Mass Accidents: A Challenge for Tort Law Comparative Analysis of Alternative Compensation Schemes in Japanese and French Law
Abstract
The modern legal system faces numerous challenges as it addresses social changes and technological innovations. This is particularly true of the rules governing the compensation of damages. Traditionally, tort law rules oblige the person by whose fault a damage to property or to a person’s bodily integrity has occurred, to repair the harm caused to the victim. However, the emergence of collective catastrophes disrupts the traditional approach to the compensation of damage. The main objective of the study is to analyse how recent public health crises and technological or industrial accidents have changed the legal mechanisms used to cover mass damages. The focus will be on the comparison between developments in French law, representing the family of romano-germanic legal systems, and Japanese law.

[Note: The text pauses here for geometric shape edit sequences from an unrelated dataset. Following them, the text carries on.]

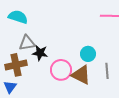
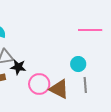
cyan circle: (88, 54) -> (78, 64), moved

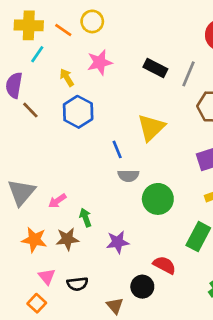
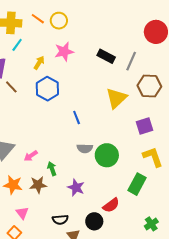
orange line: (63, 30) -> (38, 19), moved
yellow arrow: (67, 78) -> (39, 63), turned 64
yellow triangle: (151, 128) -> (116, 98), moved
gray semicircle: (128, 176) -> (85, 148), moved
purple star: (118, 242) -> (76, 187), turned 30
red semicircle: (164, 265) -> (111, 205), turned 114
black semicircle: (77, 284) -> (60, 220), moved

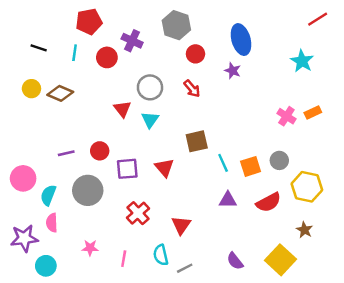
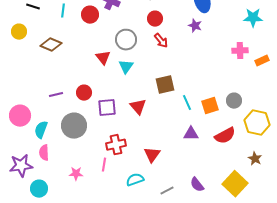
red circle: (195, 54) -> (155, 19), moved
cyan star: (302, 61) -> (253, 18), turned -30
yellow circle: (31, 89) -> (19, 32), moved
pink cross: (286, 116) -> (240, 51), moved, turned -35
red cross: (138, 213) -> (116, 145), turned 30
cyan semicircle: (161, 255) -> (135, 180), turned 84
pink line: (124, 259) -> (104, 165), moved
gray line: (185, 268) -> (167, 191), moved

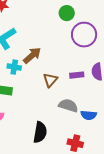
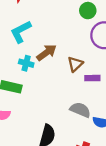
brown triangle: (50, 80) -> (75, 64), moved

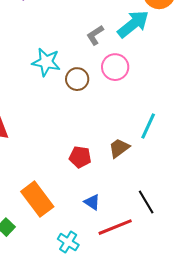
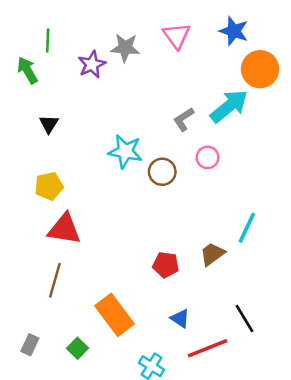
pink circle: (115, 67) -> (208, 157), size x0.7

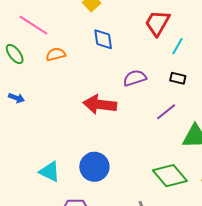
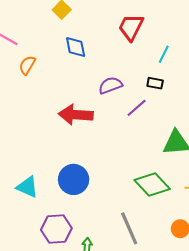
cyan line: (177, 46) -> (164, 54), moved
orange semicircle: (56, 54) -> (27, 65), turned -42
purple line: (166, 112) -> (137, 108), moved

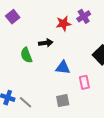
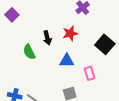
red star: (63, 24) -> (70, 33), moved
black arrow: (46, 43) -> (47, 38), turned 88

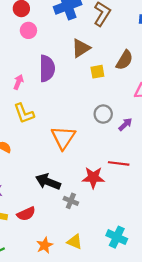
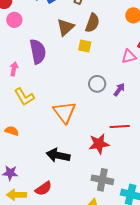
brown semicircle: (124, 60) -> (92, 23), moved
yellow square: (97, 72) -> (85, 46), turned 32
gray cross: (71, 201) -> (102, 180), moved, size x1.5

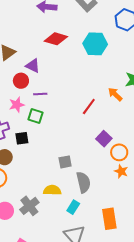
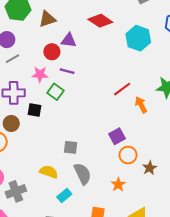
purple triangle: (33, 66) -> (69, 40), turned -35
orange arrow: (115, 94) -> (141, 105), moved
red line: (89, 107) -> (122, 89), moved
orange star: (121, 171) -> (118, 184), moved
gray semicircle: (83, 182) -> (83, 174), turned -30
gray cross: (29, 206) -> (16, 191), moved

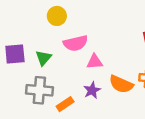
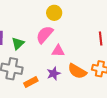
yellow circle: (57, 16) -> (54, 13), moved
pink semicircle: (76, 43) -> (45, 35), turned 138

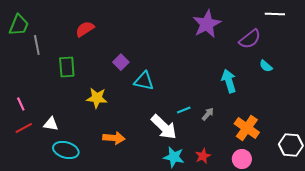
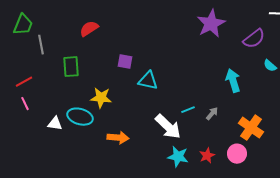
purple square: (121, 62) -> (125, 62), turned -35
red line: (24, 128) -> (24, 82), moved
cyan ellipse: (66, 150) -> (80, 117), moved
pink circle: (242, 159) -> (237, 154), moved

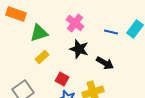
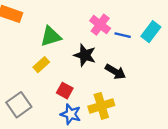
pink cross: (75, 23) -> (100, 25), moved
green triangle: (39, 33) -> (51, 36), moved

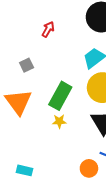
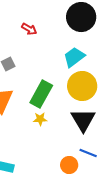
red arrow: (48, 29) -> (29, 29), turned 91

As is often the case in comparative law, the first impression of a deep-rooted opposition between continental European and Far Eastern legal conception is misleading. Certainly, in 1973, the Japanese legislature enacted a comprehensive administrative compensation scheme for victims of massive environmental pollution damages, thus putting Japan in a pioneering role in the field of alternative compensation techniques, recently confirmed by the post-Fukushima legislation. Nevertheless, the situation is no different in France where numerous compensation funds form a serious counterpart to traditional tort law, even if they do not necessarily offer a fully equivalent alternative.
In addition to alternative compensation schemes, another consequence of massive environmental and public health catastrophes can be seen in the lasting changes of ordinary tort law regulations, due to serial tort law claims made both in Japan and France. Indeed, major environmental pollution cases brought to Japanese courts in the late 1960s took the cliché of the non-litigiousness of Japanese society, stressed mostly in European and North-American legal literature, to absurd lengths. Looking back, Japanese and French tort law regulations obtained important impetus for the softening of conditions for liability and the increase of the amount of damages, precisely because victims’ associations initiated major tort lawsuits.